South Sudan’s Churches Hold Key to Peace
September 14, 2016 Joan Mumaw
South Sudan women praying for peace

Church Has Backing of Vatican to Implement an “Action Plan for Peace”

The world’s newest nation, South Sudan is majority-Christian and fraught with violence — and the Church holds the keys to making peace a reality.

The Church — meaning the Catholic Church and all of South Sudan’s Christian churches — commands universal respect and credibility with South Sudanese, according to John Ashworth, special adviser to the South Sudan Council of Churches. He told the Register that if governments and their people want to help South Sudan achieve peace, they have to work with the Church. No other institution in the country has the influence and moral authority that the South Sudanese churches possess.

The Church has stayed with the people through their most brutal periods of fighting, in the years since the British pulled out in 1956…

The tragedy of the civil war, he explained, was that South Sudanese’s fight for independence had neglected the task of nation-building and
crafting a national vision…

Right now, the Church is focused on mobilizing its resources, with the backing of the Vatican, to implement an “action plan for peace”…
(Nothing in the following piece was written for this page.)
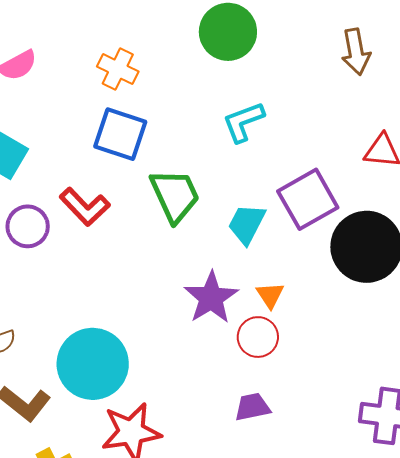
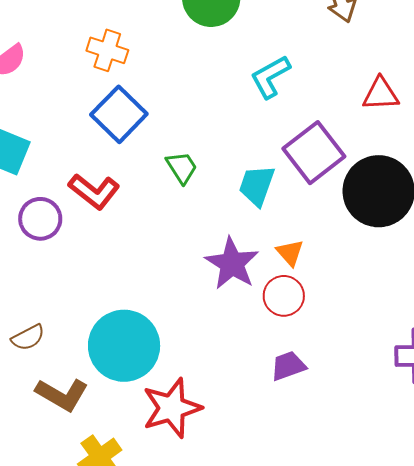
cyan L-shape: (243, 122) -> (270, 77), moved
blue square: (120, 134) -> (119, 114), turned 34
green trapezoid: (175, 195) -> (182, 167), size x0.6

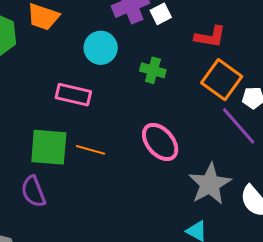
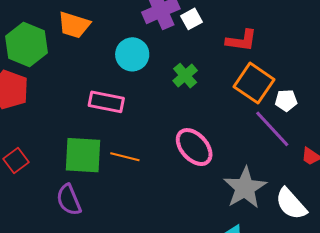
green cross: (153, 70) -> (185, 76), turned 35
Ashworth said the plan involves all levels of South Sudanese society and complements the official negotiations. The plan’s main feature involves conducting a grassroots reconciliation process where people can meet in safe, neutral forums guaranteed by the Church. They want the different stakeholders in South Sudan to come together, build trust and address the root causes of the conflict.

The plan will heavily involve women, traditionally the “great peacemakers” in South Sudanese society, who suffer the most amid conflict. They also have a great ability to mobilize themselves and their communities and exert influence in this patriarchal society.

Ultimately, the culture and habits of war that developed over 60 years have to be unlearned, Ashworth explained. Right now, South Sudan has no infrastructure and little work beyond cattle herding. South Sudan has oil, but the market’s current prices make oil more costly to pump than to sell. Added to this mix is a large pool of young civilian men who are tough, armed and have nothing to do — until someone gets killed.

South Sudan is an honor-based culture with a history of revenge killing — when fighting breaks out between individuals, it soon leads to fighting between tribes. But people follow their leaders: The question is whether the leaders will follow the Church to commit to peace.

“If we can’t solve this, I don’t know who can,” Ashworth said.